Ratanaporn Padunglerd (Thai:รัตนาภรณ์ ผดุงเลิศ, born 14 March 1990) is a Thai cricketer. She played for the Thailand women's national cricket team in the 2017 Women's Cricket World Cup Qualifier in February 2017. In June 2018, she was named in Thailand's squad for the 2018 ICC Women's World Twenty20 Qualifier tournament.
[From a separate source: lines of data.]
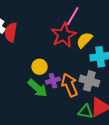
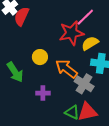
purple cross: (53, 81) -> (43, 93), moved
orange arrow: (70, 85) -> (66, 69), moved, turned -45
green arrow: (38, 88) -> (15, 72), moved

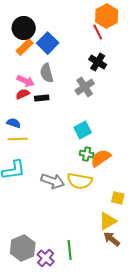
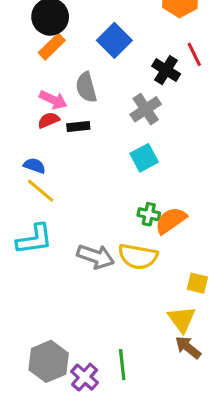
red line: (98, 32) -> (194, 54), moved
blue square: (48, 43) -> (114, 40), moved
cyan square: (83, 130) -> (144, 158), moved
yellow line: (18, 139) -> (41, 191), turned 42
yellow triangle: (108, 221) -> (182, 319), turned -36

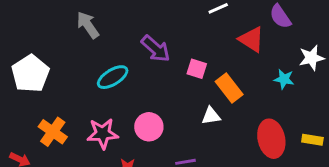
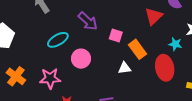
red triangle: (251, 39) -> (154, 16), turned 42
pink circle: (149, 127) -> (81, 59), moved
red ellipse: (271, 139) -> (165, 68), moved

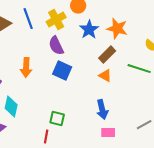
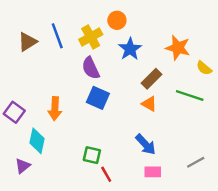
orange star: (117, 29) -> (178, 48), moved
orange arrow: (26, 68) -> (55, 109), moved
blue arrow: (102, 110) -> (146, 144), turned -30
red line: (46, 137) -> (106, 174), moved, turned -40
She made her Women's Twenty20 International (WT20I) debut for Thailand against Pakistan on 3 June 2018, in the 2018 Women's Twenty20 Asia Cup.

In August 2019, she was named in Thailand's squad for the 2019 ICC Women's World Twenty20 Qualifier tournament in Scotland. In January 2020, she was named in Thailand's squad for the 2020 ICC Women's T20 World Cup in Australia.